[Supplied material]
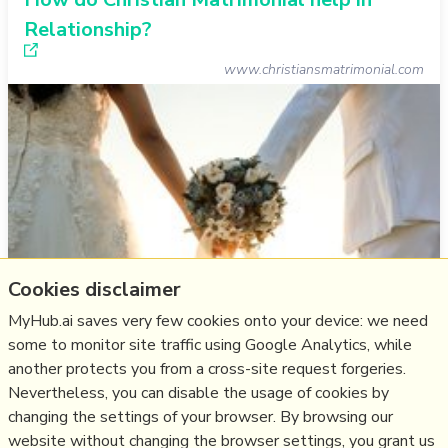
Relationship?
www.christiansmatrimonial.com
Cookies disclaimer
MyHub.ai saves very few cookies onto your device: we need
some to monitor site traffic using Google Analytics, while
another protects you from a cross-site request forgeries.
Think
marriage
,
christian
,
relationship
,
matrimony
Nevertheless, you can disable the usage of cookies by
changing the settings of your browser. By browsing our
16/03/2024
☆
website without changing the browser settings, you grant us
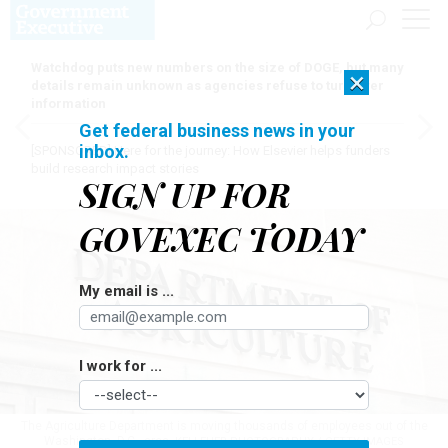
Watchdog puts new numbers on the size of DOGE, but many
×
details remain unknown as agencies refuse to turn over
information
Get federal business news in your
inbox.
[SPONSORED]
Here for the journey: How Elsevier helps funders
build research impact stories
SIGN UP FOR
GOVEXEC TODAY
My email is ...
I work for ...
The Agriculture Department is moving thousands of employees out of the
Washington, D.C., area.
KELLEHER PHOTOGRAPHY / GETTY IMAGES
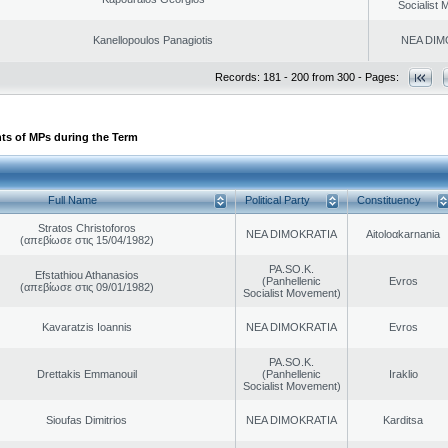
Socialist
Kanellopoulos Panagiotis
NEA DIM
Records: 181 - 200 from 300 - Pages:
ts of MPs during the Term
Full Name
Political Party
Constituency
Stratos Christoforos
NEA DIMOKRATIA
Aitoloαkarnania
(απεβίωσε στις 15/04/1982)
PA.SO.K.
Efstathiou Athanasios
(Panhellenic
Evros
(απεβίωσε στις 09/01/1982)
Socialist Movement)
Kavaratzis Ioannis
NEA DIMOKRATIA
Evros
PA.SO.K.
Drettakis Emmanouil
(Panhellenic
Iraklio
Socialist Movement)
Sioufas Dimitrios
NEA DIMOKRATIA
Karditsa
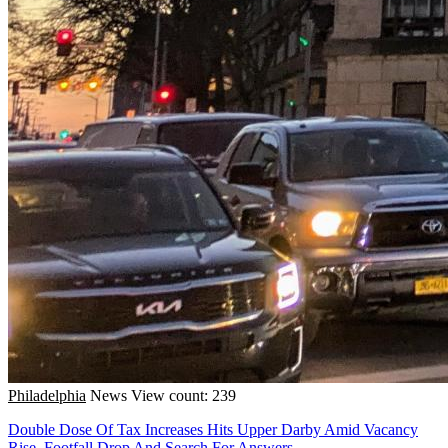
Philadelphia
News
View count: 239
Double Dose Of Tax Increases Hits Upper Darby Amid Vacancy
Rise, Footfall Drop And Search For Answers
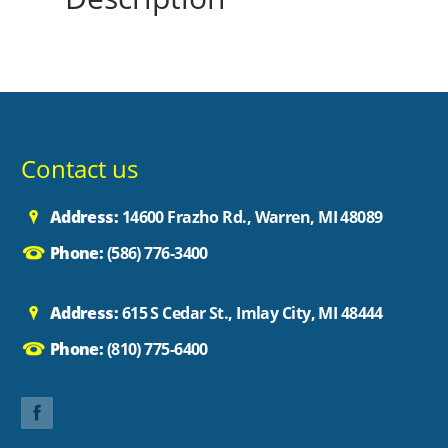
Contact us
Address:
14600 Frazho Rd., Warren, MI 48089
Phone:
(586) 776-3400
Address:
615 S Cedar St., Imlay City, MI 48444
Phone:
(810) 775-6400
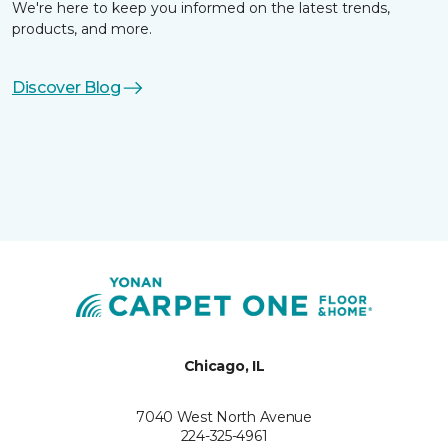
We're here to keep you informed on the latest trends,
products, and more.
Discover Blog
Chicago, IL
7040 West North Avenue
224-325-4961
---
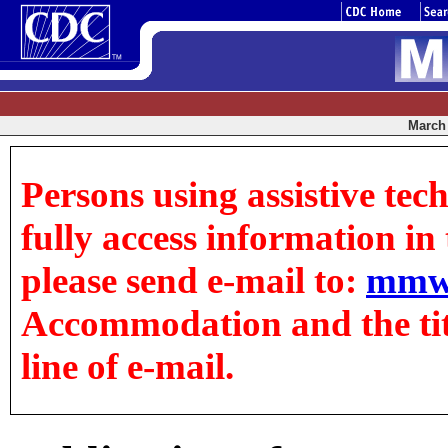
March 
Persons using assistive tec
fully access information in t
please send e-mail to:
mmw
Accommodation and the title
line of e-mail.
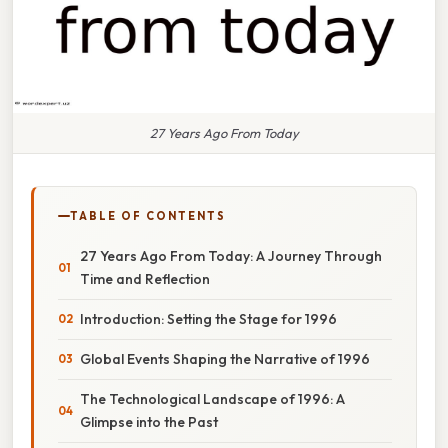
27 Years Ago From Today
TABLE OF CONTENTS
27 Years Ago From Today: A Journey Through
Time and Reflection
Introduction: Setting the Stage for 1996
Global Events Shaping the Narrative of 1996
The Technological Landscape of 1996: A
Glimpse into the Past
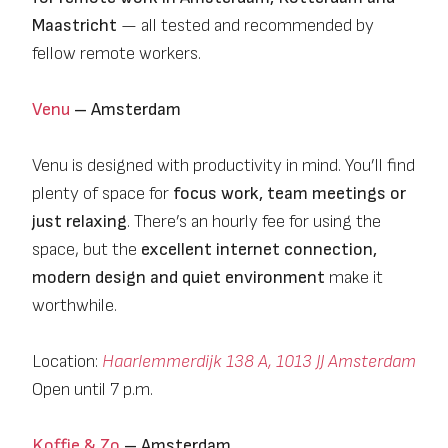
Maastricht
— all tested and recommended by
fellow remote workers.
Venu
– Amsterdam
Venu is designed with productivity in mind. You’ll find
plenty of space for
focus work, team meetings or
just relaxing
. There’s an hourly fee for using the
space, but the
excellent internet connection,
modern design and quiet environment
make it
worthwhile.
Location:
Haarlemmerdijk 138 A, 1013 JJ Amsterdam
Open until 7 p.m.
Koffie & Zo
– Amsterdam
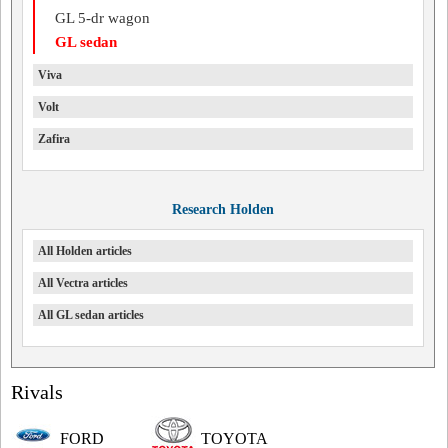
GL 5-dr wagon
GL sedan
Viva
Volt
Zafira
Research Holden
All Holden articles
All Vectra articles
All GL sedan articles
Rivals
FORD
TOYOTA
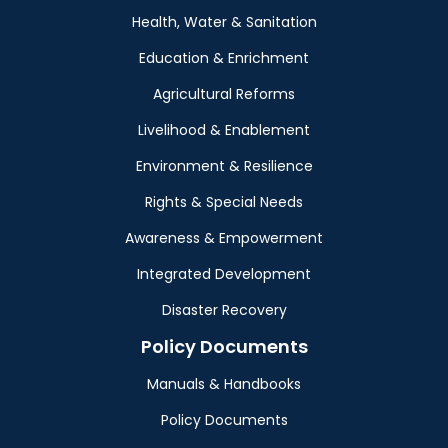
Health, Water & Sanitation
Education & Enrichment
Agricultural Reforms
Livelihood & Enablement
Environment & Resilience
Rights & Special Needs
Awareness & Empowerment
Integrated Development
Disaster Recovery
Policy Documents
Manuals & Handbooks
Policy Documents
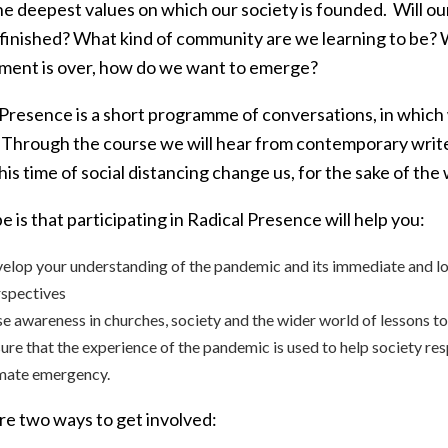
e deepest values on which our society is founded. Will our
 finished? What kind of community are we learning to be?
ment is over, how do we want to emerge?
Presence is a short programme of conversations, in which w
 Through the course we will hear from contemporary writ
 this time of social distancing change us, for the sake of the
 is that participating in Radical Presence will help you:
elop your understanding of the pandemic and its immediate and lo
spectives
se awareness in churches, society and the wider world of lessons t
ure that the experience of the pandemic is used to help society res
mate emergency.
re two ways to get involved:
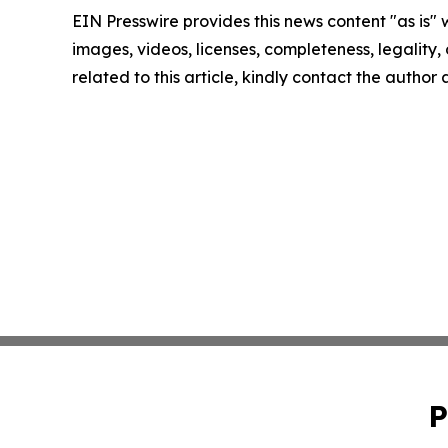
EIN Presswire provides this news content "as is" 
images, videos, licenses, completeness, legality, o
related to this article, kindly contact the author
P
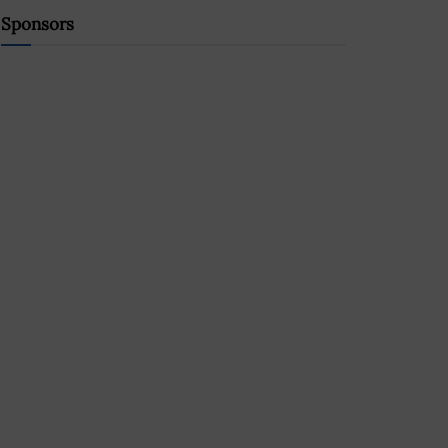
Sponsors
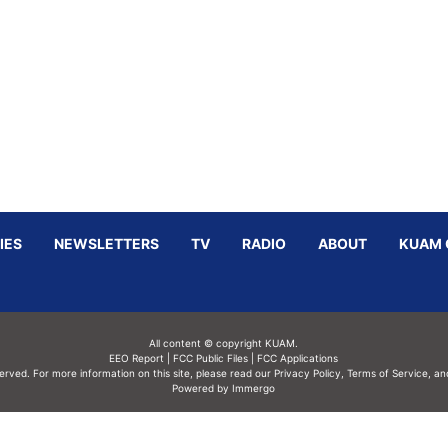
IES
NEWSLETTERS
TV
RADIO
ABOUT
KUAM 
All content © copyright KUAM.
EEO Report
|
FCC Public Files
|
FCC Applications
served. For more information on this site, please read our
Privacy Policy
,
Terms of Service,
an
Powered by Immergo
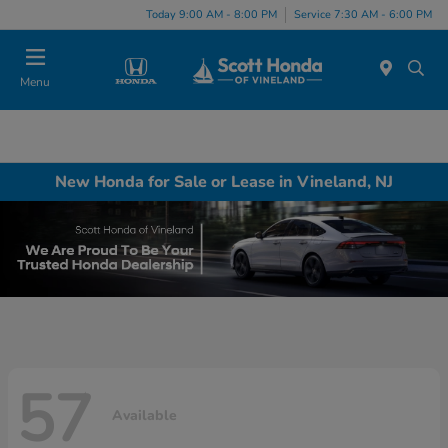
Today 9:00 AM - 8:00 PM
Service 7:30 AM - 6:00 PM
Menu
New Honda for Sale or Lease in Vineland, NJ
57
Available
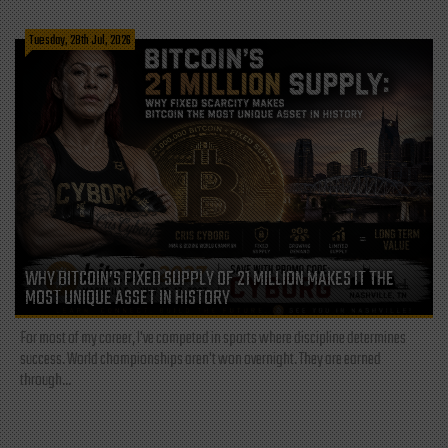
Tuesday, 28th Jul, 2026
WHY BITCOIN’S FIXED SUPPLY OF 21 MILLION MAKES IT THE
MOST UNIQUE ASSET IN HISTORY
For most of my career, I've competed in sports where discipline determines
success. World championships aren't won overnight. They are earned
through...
* * *
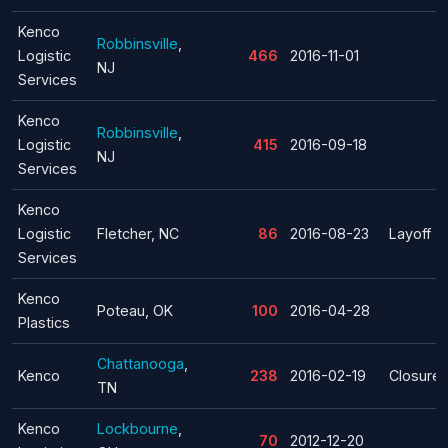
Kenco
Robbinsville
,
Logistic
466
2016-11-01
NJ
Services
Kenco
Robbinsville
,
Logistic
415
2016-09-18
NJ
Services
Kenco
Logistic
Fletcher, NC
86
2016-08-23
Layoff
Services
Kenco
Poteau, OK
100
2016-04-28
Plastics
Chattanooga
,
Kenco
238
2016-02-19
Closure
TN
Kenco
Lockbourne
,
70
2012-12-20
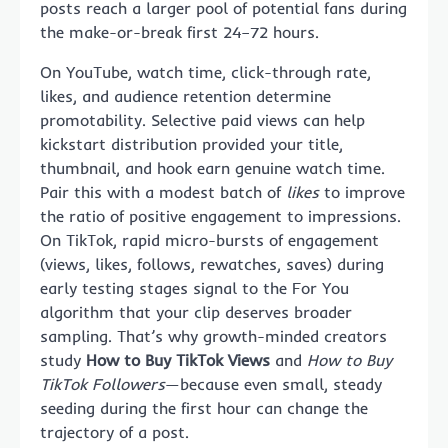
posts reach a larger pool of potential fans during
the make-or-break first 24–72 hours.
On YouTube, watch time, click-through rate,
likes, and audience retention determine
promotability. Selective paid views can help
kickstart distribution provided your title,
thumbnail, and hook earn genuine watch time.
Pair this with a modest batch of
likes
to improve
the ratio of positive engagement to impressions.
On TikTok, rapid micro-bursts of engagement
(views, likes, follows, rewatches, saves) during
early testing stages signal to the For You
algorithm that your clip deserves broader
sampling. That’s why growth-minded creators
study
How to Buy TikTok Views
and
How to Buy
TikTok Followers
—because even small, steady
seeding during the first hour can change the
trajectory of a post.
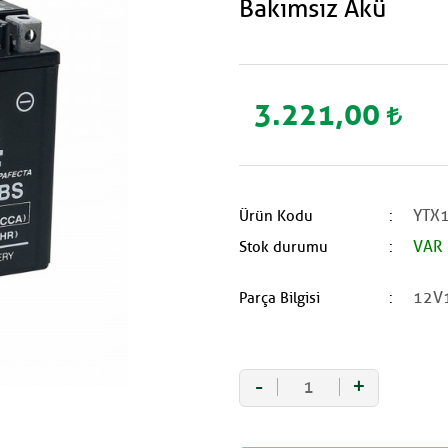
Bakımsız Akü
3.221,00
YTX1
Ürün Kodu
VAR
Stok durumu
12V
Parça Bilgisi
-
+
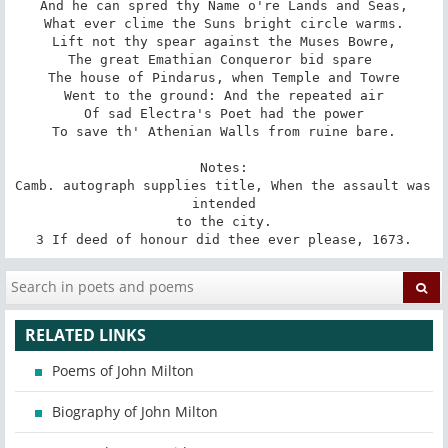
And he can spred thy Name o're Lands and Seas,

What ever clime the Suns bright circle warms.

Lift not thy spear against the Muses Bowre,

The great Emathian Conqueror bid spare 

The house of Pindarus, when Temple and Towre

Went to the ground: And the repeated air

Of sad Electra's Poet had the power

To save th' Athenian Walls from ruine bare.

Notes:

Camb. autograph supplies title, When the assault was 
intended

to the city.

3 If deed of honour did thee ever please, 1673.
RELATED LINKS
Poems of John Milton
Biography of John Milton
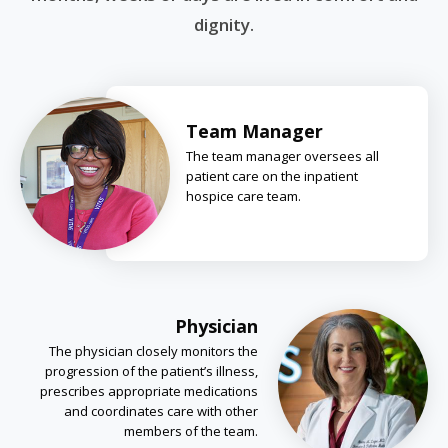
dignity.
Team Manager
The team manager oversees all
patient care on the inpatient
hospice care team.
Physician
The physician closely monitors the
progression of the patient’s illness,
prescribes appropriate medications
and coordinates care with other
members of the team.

[Problem details] Write out each line above containing "settings".

[Written response]
changing the settings of your browser. By browsing our
website without changing the browser settings, you grant us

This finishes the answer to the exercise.